Going through the entries below, find how many lines hold "งใหม", then give that number alone.

→ **Materials provided**:
++++++++++++++++++++
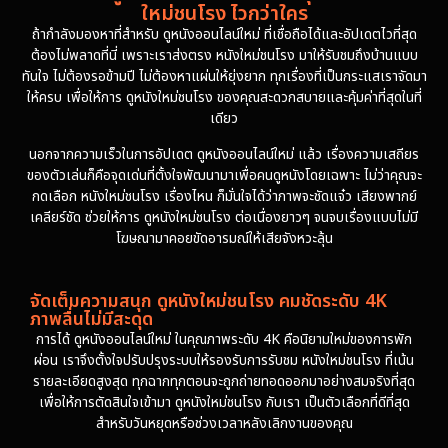
ใหม่ชนโรง ไวกว่าใคร
ถ้ากำลังมองหาที่สำหรับ ดูหนังออนไลน์ใหม่ ที่เชื่อถือได้และอัปเดตไวที่สุด
ต้องไม่พลาดที่นี่ เพราะเราส่งตรง หนังใหม่ชนโรง มาให้รับชมถึงบ้านแบบ
ทันใจ ไม่ต้องรอข้ามปี ไม่ต้องหาแผ่นให้ยุ่งยาก ทุกเรื่องที่เป็นกระแสเราจัดมา
ให้ครบ เพื่อให้การ ดูหนังใหม่ชนโรง ของคุณสะดวกสบายและคุ้มค่าที่สุดในที่
เดียว
นอกจากความเร็วในการอัปเดต ดูหนังออนไลน์ใหม่ แล้ว เรื่องความเสถียร
ของตัวเล่นก็คือจุดเด่นที่ตั้งใจพัฒนามาเพื่อคนดูหนังโดยเฉพาะ ไม่ว่าคุณจะ
กดเลือก หนังใหม่ชนโรง เรื่องไหน ก็มั่นใจได้ว่าภาพจะชัดแจ๋ว เสียงพากย์
เคลียร์ชัด ช่วยให้การ ดูหนังใหม่ชนโรง ต่อเนื่องยาวๆ จนจบเรื่องแบบไม่มี
โฆษณามาคอยขัดอารมณ์ให้เสียจังหวะลุ้น
จัดเต็มความสนุก ดูหนังใหม่ชนโรง คมชัดระดับ 4K
ภาพลื่นไม่มีสะดุด
การได้ ดูหนังออนไลน์ใหม่ ในคุณภาพระดับ 4K คือนิยามใหม่ของการพัก
ผ่อน เราจึงตั้งใจปรับปรุงระบบให้รองรับการรับชม หนังใหม่ชนโรง ที่เน้น
รายละเอียดสูงสุด ทุกฉากทุกตอนจะถูกถ่ายทอดออกมาอย่างสมจริงที่สุด
เพื่อให้การตัดสินใจเข้ามา ดูหนังใหม่ชนโรง กับเรา เป็นตัวเลือกที่ดีที่สุด
สำหรับวันหยุดหรือช่วงเวลาหลังเลิกงานของคุณ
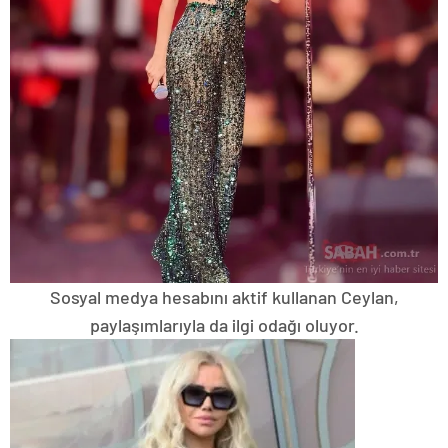
Sosyal medya hesabını aktif kullanan Ceylan,
paylaşımlarıyla da ilgi odağı oluyor.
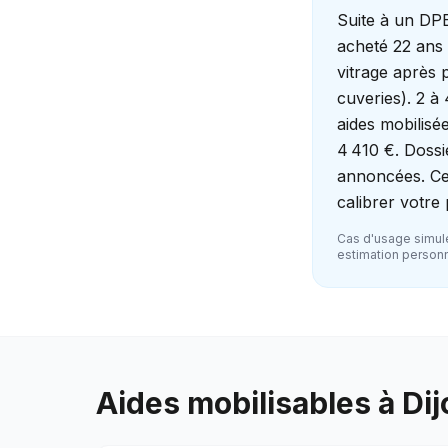
Suite à un DPE
acheté 22 ans 
vitrage après p
cuveries). 2 à
aides mobilisé
4 410 €. Dossi
annoncées. Cet
calibrer votre
Cas d'usage simulé
estimation personna
Aides mobilisables à
Dij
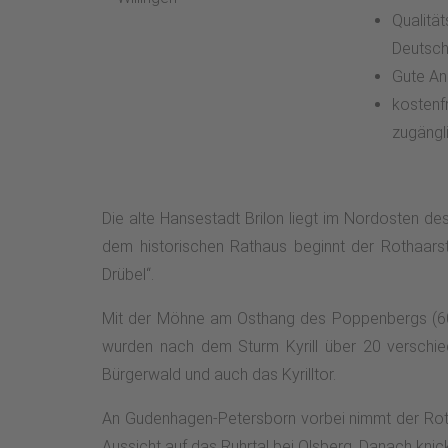
Qualitä
Deutsch
Gute An
kostenfr
zugängl
Die alte Hansestadt Brilon liegt im Nordosten des
dem historischen Rathaus beginnt der Rothaarst
Drübel“.
Mit der Möhne am Osthang des Poppenbergs (605m
wurden nach dem Sturm Kyrill über 20 verschied
Bürgerwald und auch das Kyrilltor.
An Gudenhagen-Petersborn vorbei nimmt der Roth
Aussicht auf das Ruhrtal bei Olsberg. Danach knic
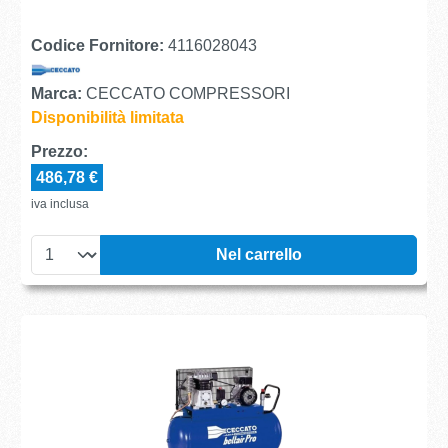
Codice Fornitore:
4116028043
Marca:
CECCATO COMPRESSORI
Disponibilità limitata
Prezzo:
486,78 €
iva inclusa
Nel carrello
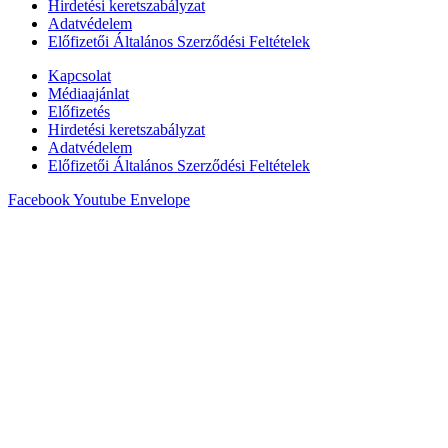
Hirdetési keretszabályzat
Adatvédelem
Előfizetői Általános Szerződési Feltételek
Kapcsolat
Médiaajánlat
Előfizetés
Hirdetési keretszabályzat
Adatvédelem
Előfizetői Általános Szerződési Feltételek
Facebook
Youtube
Envelope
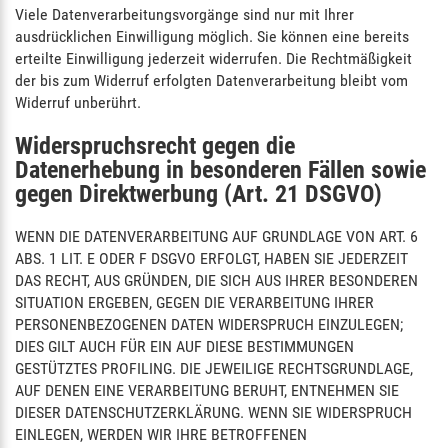
Viele Datenverarbeitungsvorgänge sind nur mit Ihrer
ausdrücklichen Einwilligung möglich. Sie können eine bereits
erteilte Einwilligung jederzeit widerrufen. Die Rechtmäßigkeit
der bis zum Widerruf erfolgten Datenverarbeitung bleibt vom
Widerruf unberührt.
Widerspruchsrecht gegen die
Datenerhebung in besonderen Fällen sowie
gegen Direktwerbung (Art. 21 DSGVO)
WENN DIE DATENVERARBEITUNG AUF GRUNDLAGE VON ART. 6
ABS. 1 LIT. E ODER F DSGVO ERFOLGT, HABEN SIE JEDERZEIT
DAS RECHT, AUS GRÜNDEN, DIE SICH AUS IHRER BESONDEREN
SITUATION ERGEBEN, GEGEN DIE VERARBEITUNG IHRER
PERSONENBEZOGENEN DATEN WIDERSPRUCH EINZULEGEN;
DIES GILT AUCH FÜR EIN AUF DIESE BESTIMMUNGEN
GESTÜTZTES PROFILING. DIE JEWEILIGE RECHTSGRUNDLAGE,
AUF DENEN EINE VERARBEITUNG BERUHT, ENTNEHMEN SIE
DIESER DATENSCHUTZERKLÄRUNG. WENN SIE WIDERSPRUCH
EINLEGEN, WERDEN WIR IHRE BETROFFENEN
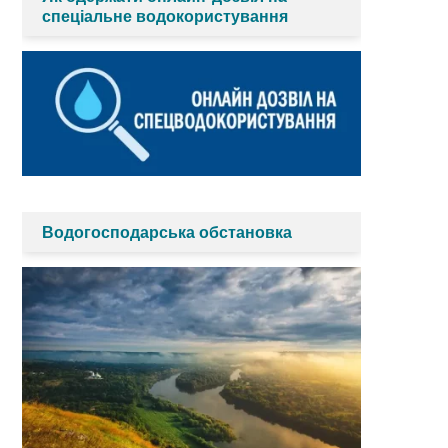
спеціальне водокористування
Водогосподарська обстановка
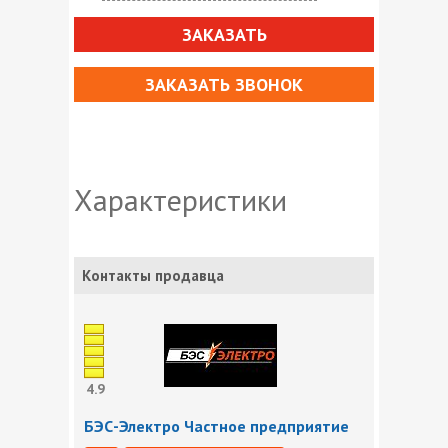
ЗАКАЗАТЬ
ЗАКАЗАТЬ ЗВОНОК
Характеристики
Контакты продавца
4.9
БЭС-Электро Частное предприятие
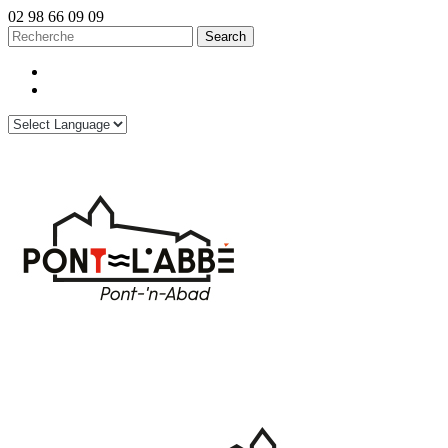
02 98 66 09 09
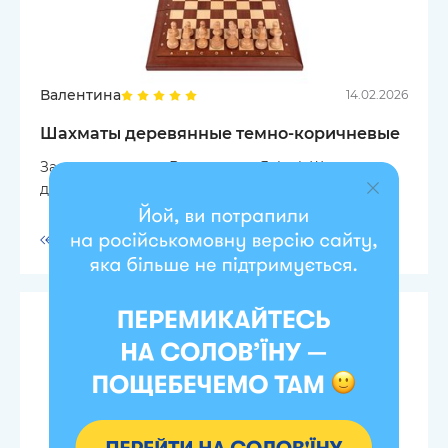
Валентина
14.02.2026
Шахматы деревянные темно-коричневые
Замовляла шахи. Все чудово. Якісні. Швидка
доставка
Ответить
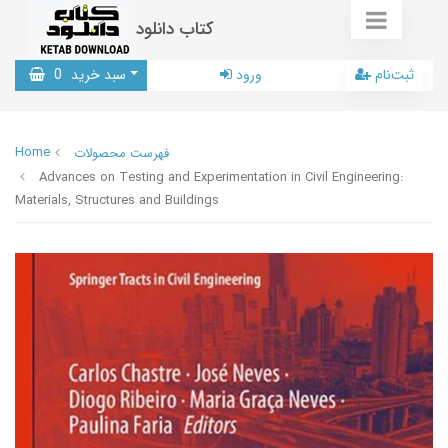
کتاب دانلود
ثبت‌نام
ورود
سبد خرید
0
Home
فهرست محصولات
Advances on Testing and Experimentation in Civil Engineering:
Materials, Structures and Buildings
++++++++++++++++++++
→ **Your solution**:
7